[PATCH] libdw: add thread-safety to dwarf_getabbrev()

Sun Aug 25 01:11:00 GMT 2019

On Sat, Aug 24, 2019 at 6:24 PM, Mark Wielaard <mark@klomp.org> wrote:
> Hi,
> 
> On Fri, Aug 16, 2019 at 02:24:28PM -0500, Jonathon Anderson wrote:
>>  2. Adding a lock & array structure to the memory manager 
>> (pseudo-TLS)
>>    (libdwP.h, libdw_alloc.c)
> 
> Specifically concentrating on this part.
> 
>>  diff --git a/libdw/ChangeLog b/libdw/ChangeLog
>>  index bf1f4857..87abf7a7 100644
>>  --- a/libdw/ChangeLog
>>  +++ b/libdw/ChangeLog
>>  @@ -1,3 +1,12 @@
>>  +2019-08-15  Jonathon Anderson  <jma14@rice.edu>
>>  +
>>  +	* libdw_alloc.c (__libdw_allocate): Added thread-safe stack 
>> allocator.
>>  +	* libdwP.h (Dwarf): Likewise.
>>  +	* dwarf_begin_elf.c (dwarf_begin_elf): Support for above.
>>  +	* dwarf_end.c (dwarf_end): Likewise.
>>  [...]
>>  +	* Makefile.am: Link -lpthread to provide rwlocks.
> 
>>  diff --git a/libdw/Makefile.am b/libdw/Makefile.am
>>  index 7a3d5322..6d0a0187 100644
>>  --- a/libdw/Makefile.am
>>  +++ b/libdw/Makefile.am
>>  @@ -108,7 +108,7 @@ am_libdw_pic_a_OBJECTS = 
>> $(libdw_a_SOURCES:.c=.os)
>>  libdw_so_LIBS = libdw_pic.a ../libdwelf/libdwelf_pic.a \
>>  	  ../libdwfl/libdwfl_pic.a ../libebl/libebl.a
>>  libdw_so_DEPS = ../lib/libeu.a ../libelf/libelf.so
>>  -libdw_so_LDLIBS = $(libdw_so_DEPS) -ldl -lz $(argp_LDADD) 
>> $(zip_LIBS)
>>  +libdw_so_LDLIBS = $(libdw_so_DEPS) -ldl -lz $(argp_LDADD) 
>> $(zip_LIBS)
>>  -lpthread
>>  libdw_so_SOURCES =
>>  libdw.so$(EXEEXT): $(srcdir)/libdw.map $(libdw_so_LIBS) 
>> $(libdw_so_DEPS)
>>  # The rpath is necessary for libebl because its $ORIGIN use will
> 
> Do we also need -pthread for CFLAGS?

Yep, that would be the smart thing to do.

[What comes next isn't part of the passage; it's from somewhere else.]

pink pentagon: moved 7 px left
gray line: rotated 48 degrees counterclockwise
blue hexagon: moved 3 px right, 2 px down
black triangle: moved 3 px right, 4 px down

Will be handled in the next 
version of the patch (once I figure out how to autotools...).

> 
>>  diff --git a/libdw/dwarf_begin_elf.c b/libdw/dwarf_begin_elf.c
>>  index 38c8f5c6..b3885bb5 100644
>>  --- a/libdw/dwarf_begin_elf.c
>>  +++ b/libdw/dwarf_begin_elf.c
>>  @@ -417,11 +417,14 @@ dwarf_begin_elf (Elf *elf, Dwarf_Cmd cmd, 
>> Elf_Scn
>>  *scngrp)
>>    /* Initialize the memory handling.  */
>>    result->mem_default_size = mem_default_size;
>>    result->oom_handler = __libdw_oom;
>>  -  result->mem_tail = (struct libdw_memblock *) (result + 1);
>>  -  result->mem_tail->size = (result->mem_default_size
>>  -			    - offsetof (struct libdw_memblock, mem));
>>  -  result->mem_tail->remaining = result->mem_tail->size;
>>  -  result->mem_tail->prev = NULL;
>>  +  pthread_rwlock_init(&result->mem_rwl, NULL);
>>  +  result->mem_stacks = 1;
>>  +  result->mem_tails = malloc (sizeof (struct libdw_memblock *));
>>  +  result->mem_tails[0] = (struct libdw_memblock *) (result + 1);
>>  +  result->mem_tails[0]->size = (result->mem_default_size
>>  +			       - offsetof (struct libdw_memblock, mem));
>>  +  result->mem_tails[0]->remaining = result->mem_tails[0]->size;
>>  +  result->mem_tails[0]->prev = NULL;
> 
> Can't we just set mem_tails[0] = NULL?
> Wouldn't __libdw_alloc_tail () then initialize it?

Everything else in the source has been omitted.